#### Material supplied ####

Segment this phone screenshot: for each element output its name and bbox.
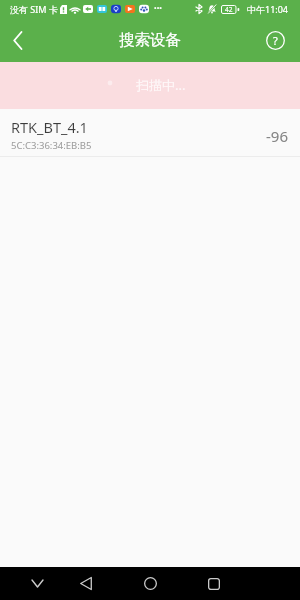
- staticText: RTK_BT_4.1: [11, 117, 88, 137]
- button[interactable]: Back: [54, 567, 118, 600]
- button[interactable]: Home: [118, 567, 182, 600]
- button[interactable]: Hide keyboard: [0, 567, 74, 600]
- staticText: 扫描中...: [136, 76, 186, 94]
- staticText: 中午11:04: [247, 3, 289, 15]
- button[interactable]: Back: [0, 18, 36, 62]
- staticText: 42: [225, 5, 233, 14]
- button[interactable]: Recents: [182, 567, 246, 600]
- staticText: 没有 SIM 卡: [10, 3, 58, 15]
- button[interactable]: Help: [251, 18, 300, 62]
- staticText: ?: [273, 33, 278, 48]
- button[interactable]: RTK_BT_4.1: [0, 109, 300, 157]
- staticText: -96: [266, 126, 288, 146]
- staticText: 搜索设备: [119, 30, 181, 50]
- staticText: •••: [154, 4, 162, 14]
- staticText: 5C:C3:36:34:EB:B5: [11, 139, 92, 152]
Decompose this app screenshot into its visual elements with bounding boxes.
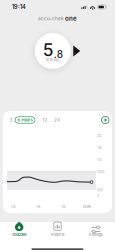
button[interactable]: Glucose — [0, 218, 38, 240]
staticText: Glucose — [12, 232, 26, 237]
button[interactable]: Settings — [77, 218, 115, 240]
staticText: 14 — [97, 157, 102, 162]
staticText: Settings — [89, 232, 103, 237]
button[interactable]: 24 — [53, 116, 61, 124]
staticText: 3 — [10, 117, 12, 123]
staticText: .8 — [54, 48, 63, 60]
staticText: mmol/L — [46, 57, 60, 62]
button[interactable]: Add event — [102, 116, 109, 124]
button[interactable]: 6 Hours — [15, 117, 35, 123]
staticText: 14 — [11, 204, 16, 209]
staticText: 12 — [42, 117, 48, 123]
staticText: 18 — [97, 145, 101, 150]
staticText: 5 — [43, 39, 54, 60]
staticText: 2 — [97, 193, 99, 198]
staticText: Reports — [50, 232, 64, 237]
staticText: 24 — [54, 117, 60, 123]
button[interactable]: Reports — [38, 218, 77, 240]
staticText: one — [65, 15, 77, 22]
staticText: 18 — [61, 204, 65, 209]
staticText: accu‑chek — [38, 16, 64, 21]
staticText: 19:14 — [12, 4, 26, 10]
button[interactable]: 12 — [41, 116, 49, 124]
staticText: 22 — [97, 133, 101, 138]
staticText: Now — [83, 204, 91, 209]
button[interactable]: 3 — [7, 116, 15, 124]
staticText: 6 Hours — [18, 118, 32, 122]
staticText: 3.9 — [97, 187, 102, 192]
staticText: 16 — [36, 204, 40, 209]
staticText: 10.0 — [97, 169, 105, 174]
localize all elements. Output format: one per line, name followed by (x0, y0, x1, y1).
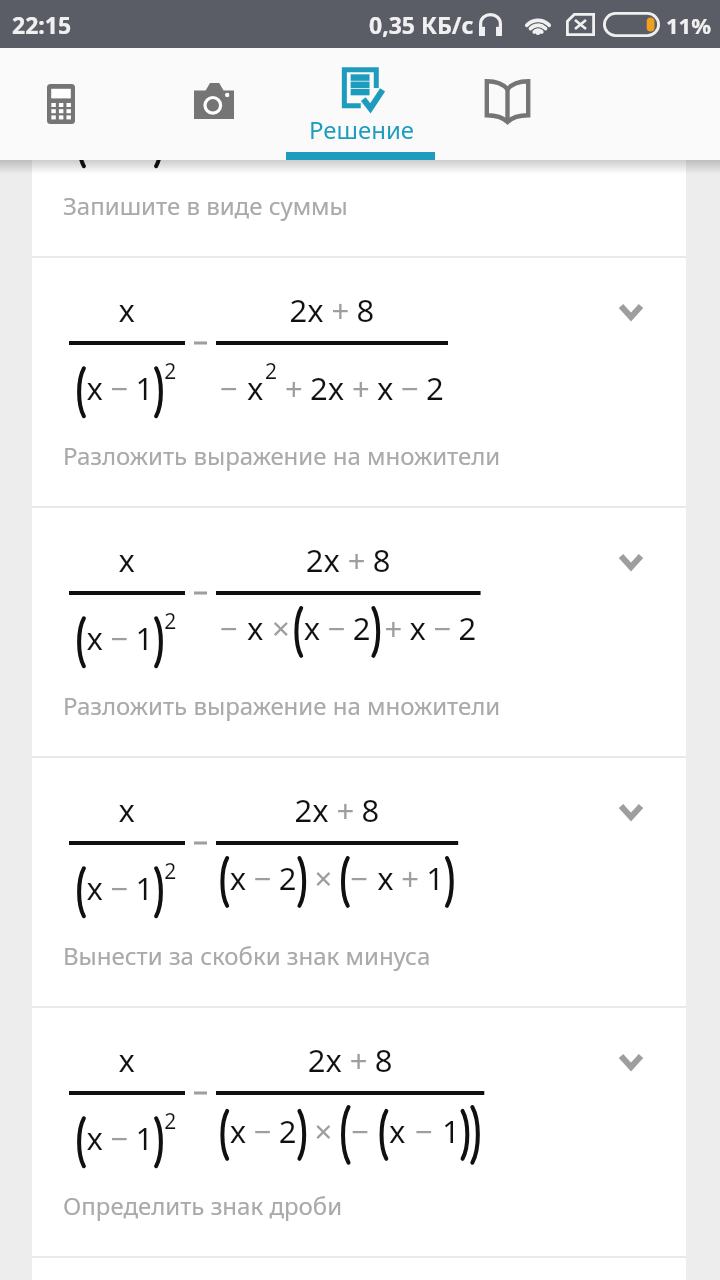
button[interactable]: Expand step (32, 258, 686, 506)
button[interactable]: Book (433, 48, 582, 160)
other: Expand step (618, 553, 644, 570)
other: Expand step (618, 1053, 644, 1070)
button[interactable]: Camera (135, 48, 284, 160)
staticText: 0,35 КБ/с (369, 9, 474, 40)
button[interactable]: Запишите в виде суммы (32, 160, 686, 256)
staticText: Решение (309, 113, 415, 146)
staticText: Запишите в виде суммы (63, 189, 348, 222)
staticText: Разложить выражение на множители (63, 439, 501, 472)
staticText: 11% (666, 10, 712, 40)
other: Expand step (618, 303, 644, 320)
button[interactable]: Expand step (32, 758, 686, 1006)
button[interactable]: Calculator (0, 48, 135, 160)
staticText: Разложить выражение на множители (63, 689, 501, 722)
other: Expand step (618, 803, 644, 820)
button[interactable]: Expand step (32, 1008, 686, 1256)
staticText: Вынести за скобки знак минуса (63, 939, 431, 972)
button[interactable]: Решение (287, 48, 436, 160)
staticText: 22:15 (12, 9, 72, 40)
button[interactable]: Expand step (32, 508, 686, 756)
staticText: Определить знак дроби (63, 1189, 343, 1222)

####

Task description: Please state how many lines of the records hold the word "other", and write nothing but that number.

Output for this task: 4